The judgment is significant for practitioners in a number of respects. First, it provides a clear and principled analysis of when a proprietary injunction will lie and what kind of claim is needed to support one. Second, it contains a careful examination of the nature of a limited partner’s interest in a Cayman Islands exempted limited partnership (ELP), particularly one structured for charitable and tax purposes rather than commercial investment. Third, it engages critically with a body of recent English authority, including Koza Ltd v Koza Altin Isletmeleri AS [2020] EWCA Civ 1018, Gill and Kaur [2025] EWHC 156 (Comm) and Bourlakova [2025] EWHC 1792 (Ch), and declines to apply them in the way urged by the applicant.

Factual Background

The Fund was a Cayman Islands exempted limited partnership established in 2011, with the purpose of investing and managing assets for the ultimate benefit of certain US charitable organisations (the Charities). The Company was the Fund’s sole limited partner, holding a 99% partnership interest. The structure was designed to serve as an offshore ‘corporate blocker’ for US tax purposes: by interposing the Company between the Fund and the Charities’ supporting organisations, distributions could be made in a tax-efficient manner and the Charities insulated from unrelated business taxable income.

The Company’s share capital was divided between Participating Shares (held by four US non-profit companies, the ‘Supporting Organisations’, which supported the Charities) and Management Shares (held by Mr Mark Patrick, the first defendant and sole director). Mr Patrick was described as occupying a ‘Control Position’ as he was sole director and Management Shareholder of the Company, and sole director and shareholder of the Fund’s general partner.
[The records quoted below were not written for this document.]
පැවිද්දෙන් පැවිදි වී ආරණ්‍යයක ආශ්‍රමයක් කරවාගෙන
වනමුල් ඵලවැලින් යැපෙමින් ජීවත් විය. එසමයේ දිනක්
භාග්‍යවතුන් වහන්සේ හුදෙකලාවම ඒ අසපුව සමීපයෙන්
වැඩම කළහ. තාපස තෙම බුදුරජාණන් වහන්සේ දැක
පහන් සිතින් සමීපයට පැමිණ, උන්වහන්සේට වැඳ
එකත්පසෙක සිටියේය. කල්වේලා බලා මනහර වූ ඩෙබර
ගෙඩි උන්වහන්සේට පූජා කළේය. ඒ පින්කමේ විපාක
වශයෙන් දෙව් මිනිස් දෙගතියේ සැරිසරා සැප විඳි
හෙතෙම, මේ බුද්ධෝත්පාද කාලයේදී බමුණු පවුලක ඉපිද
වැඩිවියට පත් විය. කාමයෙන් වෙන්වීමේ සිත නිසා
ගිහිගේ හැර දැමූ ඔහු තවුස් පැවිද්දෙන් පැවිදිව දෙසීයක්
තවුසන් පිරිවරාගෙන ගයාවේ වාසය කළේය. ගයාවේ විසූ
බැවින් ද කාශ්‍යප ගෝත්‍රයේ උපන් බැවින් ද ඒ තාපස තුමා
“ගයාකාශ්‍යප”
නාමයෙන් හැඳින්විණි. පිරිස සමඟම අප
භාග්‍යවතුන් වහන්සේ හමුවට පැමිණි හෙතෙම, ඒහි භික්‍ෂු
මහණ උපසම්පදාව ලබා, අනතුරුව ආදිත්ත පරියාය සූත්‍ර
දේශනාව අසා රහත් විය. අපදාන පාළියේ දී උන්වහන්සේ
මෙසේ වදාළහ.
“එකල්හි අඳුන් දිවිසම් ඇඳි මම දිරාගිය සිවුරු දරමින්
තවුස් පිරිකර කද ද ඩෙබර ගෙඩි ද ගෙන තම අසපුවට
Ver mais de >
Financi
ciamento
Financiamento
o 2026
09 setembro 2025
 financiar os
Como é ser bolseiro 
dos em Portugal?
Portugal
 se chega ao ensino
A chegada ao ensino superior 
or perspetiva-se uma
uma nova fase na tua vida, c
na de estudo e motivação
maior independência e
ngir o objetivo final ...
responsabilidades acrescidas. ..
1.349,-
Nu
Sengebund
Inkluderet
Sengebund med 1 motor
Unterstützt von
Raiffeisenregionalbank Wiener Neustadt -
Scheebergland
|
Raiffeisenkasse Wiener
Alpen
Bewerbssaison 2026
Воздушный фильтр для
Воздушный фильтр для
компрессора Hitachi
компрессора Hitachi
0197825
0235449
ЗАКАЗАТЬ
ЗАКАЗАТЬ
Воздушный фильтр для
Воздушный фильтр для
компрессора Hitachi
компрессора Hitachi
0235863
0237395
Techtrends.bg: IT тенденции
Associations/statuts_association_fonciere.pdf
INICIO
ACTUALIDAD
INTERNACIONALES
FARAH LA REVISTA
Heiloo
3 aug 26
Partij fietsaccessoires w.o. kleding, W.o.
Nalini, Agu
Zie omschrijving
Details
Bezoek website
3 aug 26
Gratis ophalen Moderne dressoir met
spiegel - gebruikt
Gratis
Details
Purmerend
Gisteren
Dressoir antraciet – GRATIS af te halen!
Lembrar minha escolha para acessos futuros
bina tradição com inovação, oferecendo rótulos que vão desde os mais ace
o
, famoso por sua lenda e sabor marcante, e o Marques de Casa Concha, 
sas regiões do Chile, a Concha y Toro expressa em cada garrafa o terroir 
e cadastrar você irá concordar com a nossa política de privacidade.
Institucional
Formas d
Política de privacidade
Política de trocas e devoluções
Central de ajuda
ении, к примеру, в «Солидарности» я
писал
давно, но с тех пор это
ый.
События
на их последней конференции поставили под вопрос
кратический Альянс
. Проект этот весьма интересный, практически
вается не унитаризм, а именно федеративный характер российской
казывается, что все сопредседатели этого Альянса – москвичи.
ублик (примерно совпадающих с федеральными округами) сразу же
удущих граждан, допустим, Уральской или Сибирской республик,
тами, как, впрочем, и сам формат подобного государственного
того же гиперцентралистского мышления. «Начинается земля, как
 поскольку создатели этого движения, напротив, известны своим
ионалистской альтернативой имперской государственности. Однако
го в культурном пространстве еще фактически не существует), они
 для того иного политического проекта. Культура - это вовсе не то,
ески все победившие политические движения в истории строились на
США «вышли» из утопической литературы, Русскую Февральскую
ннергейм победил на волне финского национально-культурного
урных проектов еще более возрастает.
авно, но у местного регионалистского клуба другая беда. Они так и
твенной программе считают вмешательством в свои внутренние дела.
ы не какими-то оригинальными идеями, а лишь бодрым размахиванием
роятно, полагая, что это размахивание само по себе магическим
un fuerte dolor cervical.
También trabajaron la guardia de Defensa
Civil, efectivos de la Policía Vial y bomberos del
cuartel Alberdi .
In April 2021, he also appointed Mr Paul Murphy as a fellow director.

From late 2024, the Supporting Organisations began raising concerns about rapidly escalating fees and expenses. In response to the Supporting Organisations’ concerns, Mr Patrick and Mr Murphy undertook a series of transactions between December 2024 and March 2025, without informing the Supporting Organisations or the Charities. In brief: the Company’s limited partnership interest was transferred to a newly incorporated Delaware LLC, CDMCFAD, LLC (CDM), of which Mr Patrick was sole member; 318 new Participating Shares were issued to DFW Charitable Foundation (DFW), a newly incorporated Delaware non-profit whose sole member was also Mr Patrick, diluting the Supporting Organisations to below 50%; and CDM subsequently redeemed the Company’s membership interest for US$1,637,192, a sum the Directors justified by reference to three independent valuations. The JOLs contended that the Fund’s net asset value at the relevant time was approximately US$269 million, making the transaction a gross undervalue.

The JOLs were appointed on 6 May 2025. Following a contested application in July 2025, interim undertakings were agreed. By December 2025, the JOLs sought full proprietary injunctive relief, restraining each defendant from dealing with the Fund’s assets, along with extensive ancillary disclosure.

The Decision

What is an Equitable Proprietary Interest, and Who Holds One in a Cayman ELP?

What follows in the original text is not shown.